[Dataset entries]
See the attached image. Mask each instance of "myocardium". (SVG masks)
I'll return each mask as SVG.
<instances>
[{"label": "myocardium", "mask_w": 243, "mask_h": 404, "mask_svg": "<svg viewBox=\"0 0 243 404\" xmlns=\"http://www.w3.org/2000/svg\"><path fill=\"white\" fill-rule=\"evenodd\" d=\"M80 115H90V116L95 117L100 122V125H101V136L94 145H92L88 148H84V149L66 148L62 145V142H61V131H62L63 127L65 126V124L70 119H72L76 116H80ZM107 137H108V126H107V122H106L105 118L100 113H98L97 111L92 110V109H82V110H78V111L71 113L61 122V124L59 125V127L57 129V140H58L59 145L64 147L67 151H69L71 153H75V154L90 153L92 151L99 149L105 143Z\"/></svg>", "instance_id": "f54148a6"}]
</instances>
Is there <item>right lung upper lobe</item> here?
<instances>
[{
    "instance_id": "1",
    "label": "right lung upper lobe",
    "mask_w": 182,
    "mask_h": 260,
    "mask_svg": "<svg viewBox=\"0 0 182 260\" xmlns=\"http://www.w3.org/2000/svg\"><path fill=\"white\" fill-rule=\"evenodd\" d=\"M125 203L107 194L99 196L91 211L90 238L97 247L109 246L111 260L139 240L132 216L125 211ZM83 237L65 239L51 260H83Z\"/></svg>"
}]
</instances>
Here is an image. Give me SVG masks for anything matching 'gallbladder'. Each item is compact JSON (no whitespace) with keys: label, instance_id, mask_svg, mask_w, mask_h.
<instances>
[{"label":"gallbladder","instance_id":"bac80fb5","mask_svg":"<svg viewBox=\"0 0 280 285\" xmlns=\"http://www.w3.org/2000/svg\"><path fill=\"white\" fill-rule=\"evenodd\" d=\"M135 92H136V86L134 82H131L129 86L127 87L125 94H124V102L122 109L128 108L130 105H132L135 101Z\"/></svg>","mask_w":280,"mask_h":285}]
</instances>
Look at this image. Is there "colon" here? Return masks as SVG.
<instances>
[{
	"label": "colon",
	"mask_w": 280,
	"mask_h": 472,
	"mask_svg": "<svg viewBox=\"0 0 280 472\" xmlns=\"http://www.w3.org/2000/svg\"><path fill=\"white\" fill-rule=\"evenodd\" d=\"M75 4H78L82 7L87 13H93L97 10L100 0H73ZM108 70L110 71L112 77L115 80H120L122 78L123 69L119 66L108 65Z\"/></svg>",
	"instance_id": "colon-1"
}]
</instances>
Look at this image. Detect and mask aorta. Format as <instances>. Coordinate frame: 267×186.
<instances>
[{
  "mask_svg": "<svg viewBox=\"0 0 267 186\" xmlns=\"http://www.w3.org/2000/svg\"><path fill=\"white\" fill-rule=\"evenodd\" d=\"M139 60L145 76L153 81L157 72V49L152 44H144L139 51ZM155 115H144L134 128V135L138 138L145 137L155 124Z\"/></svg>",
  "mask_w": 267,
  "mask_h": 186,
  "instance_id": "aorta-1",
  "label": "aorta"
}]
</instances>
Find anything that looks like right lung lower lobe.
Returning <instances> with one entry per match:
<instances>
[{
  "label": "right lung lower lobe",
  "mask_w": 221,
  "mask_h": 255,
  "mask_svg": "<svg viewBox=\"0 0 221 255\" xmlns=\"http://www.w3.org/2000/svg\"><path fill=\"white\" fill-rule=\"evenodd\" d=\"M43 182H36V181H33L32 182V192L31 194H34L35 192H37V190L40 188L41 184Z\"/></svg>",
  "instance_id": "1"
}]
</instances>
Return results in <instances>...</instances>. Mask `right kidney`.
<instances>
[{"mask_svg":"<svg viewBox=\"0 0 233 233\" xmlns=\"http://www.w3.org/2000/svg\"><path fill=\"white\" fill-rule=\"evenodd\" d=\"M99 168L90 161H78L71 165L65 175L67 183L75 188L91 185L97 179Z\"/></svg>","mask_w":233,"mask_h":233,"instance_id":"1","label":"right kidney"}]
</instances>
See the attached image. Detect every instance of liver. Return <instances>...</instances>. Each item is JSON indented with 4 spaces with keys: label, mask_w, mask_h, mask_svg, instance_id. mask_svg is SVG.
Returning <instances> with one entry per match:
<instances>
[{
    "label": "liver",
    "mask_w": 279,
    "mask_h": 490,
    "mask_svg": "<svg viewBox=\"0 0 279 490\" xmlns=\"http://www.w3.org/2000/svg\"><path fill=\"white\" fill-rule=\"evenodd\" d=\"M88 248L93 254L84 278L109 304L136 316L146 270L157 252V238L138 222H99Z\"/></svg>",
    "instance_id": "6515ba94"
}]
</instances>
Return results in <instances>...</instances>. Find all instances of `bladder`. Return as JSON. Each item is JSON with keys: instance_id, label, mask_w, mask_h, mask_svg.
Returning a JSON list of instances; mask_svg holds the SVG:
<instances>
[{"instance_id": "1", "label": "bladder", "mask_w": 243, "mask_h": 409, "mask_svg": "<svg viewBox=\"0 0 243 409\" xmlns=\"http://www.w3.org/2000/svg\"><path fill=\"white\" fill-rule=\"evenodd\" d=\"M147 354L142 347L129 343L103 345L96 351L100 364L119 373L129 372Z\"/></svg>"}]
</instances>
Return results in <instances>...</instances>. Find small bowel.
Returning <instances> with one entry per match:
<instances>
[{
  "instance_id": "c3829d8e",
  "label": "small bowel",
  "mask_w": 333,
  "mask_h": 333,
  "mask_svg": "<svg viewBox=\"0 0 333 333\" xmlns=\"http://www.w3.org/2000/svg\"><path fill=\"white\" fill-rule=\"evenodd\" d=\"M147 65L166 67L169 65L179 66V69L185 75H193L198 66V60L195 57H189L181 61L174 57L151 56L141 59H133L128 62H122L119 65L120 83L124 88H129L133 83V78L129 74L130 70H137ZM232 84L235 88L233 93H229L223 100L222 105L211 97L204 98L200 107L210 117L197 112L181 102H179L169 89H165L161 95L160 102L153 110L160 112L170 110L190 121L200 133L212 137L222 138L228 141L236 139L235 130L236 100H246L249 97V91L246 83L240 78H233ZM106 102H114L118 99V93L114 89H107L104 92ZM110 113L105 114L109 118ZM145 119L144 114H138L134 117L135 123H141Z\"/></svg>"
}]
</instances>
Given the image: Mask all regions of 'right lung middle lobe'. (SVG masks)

## Exercise prompt
Return the full data, every line of it, with nothing altered.

## Written reply
See the attached image. Mask each instance of "myocardium". (SVG masks)
I'll return each mask as SVG.
<instances>
[{"label": "myocardium", "mask_w": 243, "mask_h": 404, "mask_svg": "<svg viewBox=\"0 0 243 404\" xmlns=\"http://www.w3.org/2000/svg\"><path fill=\"white\" fill-rule=\"evenodd\" d=\"M80 115H90V116L95 117L100 122V125H101V136L94 145H92L88 148H84V149L66 148L62 145V142H61V131H62L63 127L65 126V124L70 119H72L76 116H80ZM107 137H108V126H107V122H106L105 118L100 113H98L97 111L92 110V109H82V110H78V111L71 113L61 122V124L59 125V127L57 129V140H58L59 145L64 147L67 151H69L71 153H75V154L90 153L92 151L99 149L105 143Z\"/></svg>", "instance_id": "f54148a6"}]
</instances>
Is there <item>right lung upper lobe</item> here?
<instances>
[{
    "instance_id": "1",
    "label": "right lung upper lobe",
    "mask_w": 182,
    "mask_h": 260,
    "mask_svg": "<svg viewBox=\"0 0 182 260\" xmlns=\"http://www.w3.org/2000/svg\"><path fill=\"white\" fill-rule=\"evenodd\" d=\"M125 203L107 194L99 196L91 211L90 238L97 247L109 246L111 260L139 240L132 216L125 211ZM83 237L65 239L51 260H83Z\"/></svg>"
}]
</instances>
Here is an image. Give me SVG masks for anything matching 'gallbladder'. Each item is compact JSON (no whitespace) with keys: label, instance_id, mask_svg, mask_w, mask_h.
<instances>
[{"label":"gallbladder","instance_id":"bac80fb5","mask_svg":"<svg viewBox=\"0 0 280 285\" xmlns=\"http://www.w3.org/2000/svg\"><path fill=\"white\" fill-rule=\"evenodd\" d=\"M135 92H136V86L134 82H131L129 86L127 87L125 94H124V102L122 109L128 108L130 105H132L135 101Z\"/></svg>","mask_w":280,"mask_h":285}]
</instances>
Look at this image. Is there "colon" here? Return masks as SVG.
<instances>
[{
	"label": "colon",
	"mask_w": 280,
	"mask_h": 472,
	"mask_svg": "<svg viewBox=\"0 0 280 472\" xmlns=\"http://www.w3.org/2000/svg\"><path fill=\"white\" fill-rule=\"evenodd\" d=\"M75 4H78L82 7L87 13H93L97 10L100 0H73ZM108 70L110 71L112 77L115 80H120L122 78L123 69L119 66L108 65Z\"/></svg>",
	"instance_id": "colon-1"
}]
</instances>
Look at this image. Detect and mask aorta. Format as <instances>. Coordinate frame: 267×186.
<instances>
[{
  "mask_svg": "<svg viewBox=\"0 0 267 186\" xmlns=\"http://www.w3.org/2000/svg\"><path fill=\"white\" fill-rule=\"evenodd\" d=\"M139 60L145 76L153 81L157 72V49L152 44H144L139 51ZM155 115H144L134 128V135L138 138L145 137L155 124Z\"/></svg>",
  "mask_w": 267,
  "mask_h": 186,
  "instance_id": "aorta-1",
  "label": "aorta"
}]
</instances>
Find anything that looks like right lung lower lobe.
Returning <instances> with one entry per match:
<instances>
[{
  "label": "right lung lower lobe",
  "mask_w": 221,
  "mask_h": 255,
  "mask_svg": "<svg viewBox=\"0 0 221 255\" xmlns=\"http://www.w3.org/2000/svg\"><path fill=\"white\" fill-rule=\"evenodd\" d=\"M43 182H36V181H33L32 182V192L31 194H34L35 192H37V190L40 188L41 184Z\"/></svg>",
  "instance_id": "1"
}]
</instances>
Return results in <instances>...</instances>. Mask `right kidney`.
<instances>
[{"mask_svg":"<svg viewBox=\"0 0 233 233\" xmlns=\"http://www.w3.org/2000/svg\"><path fill=\"white\" fill-rule=\"evenodd\" d=\"M99 168L90 161H78L71 165L65 175L67 183L75 188L91 185L97 179Z\"/></svg>","mask_w":233,"mask_h":233,"instance_id":"1","label":"right kidney"}]
</instances>
See the attached image. Detect every instance of liver. Return <instances>...</instances>. Each item is JSON indented with 4 spaces with keys: label, mask_w, mask_h, mask_svg, instance_id. mask_svg is SVG.
Returning <instances> with one entry per match:
<instances>
[{
    "label": "liver",
    "mask_w": 279,
    "mask_h": 490,
    "mask_svg": "<svg viewBox=\"0 0 279 490\" xmlns=\"http://www.w3.org/2000/svg\"><path fill=\"white\" fill-rule=\"evenodd\" d=\"M88 248L93 254L84 278L109 304L136 316L146 270L157 252V238L138 222H99Z\"/></svg>",
    "instance_id": "6515ba94"
}]
</instances>
Return results in <instances>...</instances>. Find all instances of `bladder`. Return as JSON. Each item is JSON with keys: instance_id, label, mask_w, mask_h, mask_svg.
Returning a JSON list of instances; mask_svg holds the SVG:
<instances>
[{"instance_id": "1", "label": "bladder", "mask_w": 243, "mask_h": 409, "mask_svg": "<svg viewBox=\"0 0 243 409\" xmlns=\"http://www.w3.org/2000/svg\"><path fill=\"white\" fill-rule=\"evenodd\" d=\"M147 354L142 347L129 343L103 345L96 351L100 364L119 373L129 372Z\"/></svg>"}]
</instances>
Return results in <instances>...</instances>. Find small bowel.
Returning <instances> with one entry per match:
<instances>
[{
  "instance_id": "c3829d8e",
  "label": "small bowel",
  "mask_w": 333,
  "mask_h": 333,
  "mask_svg": "<svg viewBox=\"0 0 333 333\" xmlns=\"http://www.w3.org/2000/svg\"><path fill=\"white\" fill-rule=\"evenodd\" d=\"M147 65L166 67L169 65L179 66V69L185 75H193L198 66V60L195 57H189L181 61L174 57L151 56L141 59H133L128 62H122L119 65L120 83L124 88H129L133 83V78L129 74L130 70H137ZM232 84L235 88L233 93H229L223 100L222 105L211 97L204 98L200 107L210 117L197 112L181 102H179L169 89H165L161 95L160 102L153 110L160 112L170 110L190 121L200 133L212 137L222 138L228 141L236 139L235 130L236 100H246L249 97V91L246 83L240 78H233ZM106 102H114L118 99V93L114 89H107L104 92ZM110 113L105 114L109 118ZM145 119L144 114H138L134 117L135 123H141Z\"/></svg>"
}]
</instances>
Given the image: Mask all regions of 'right lung middle lobe'. (SVG masks)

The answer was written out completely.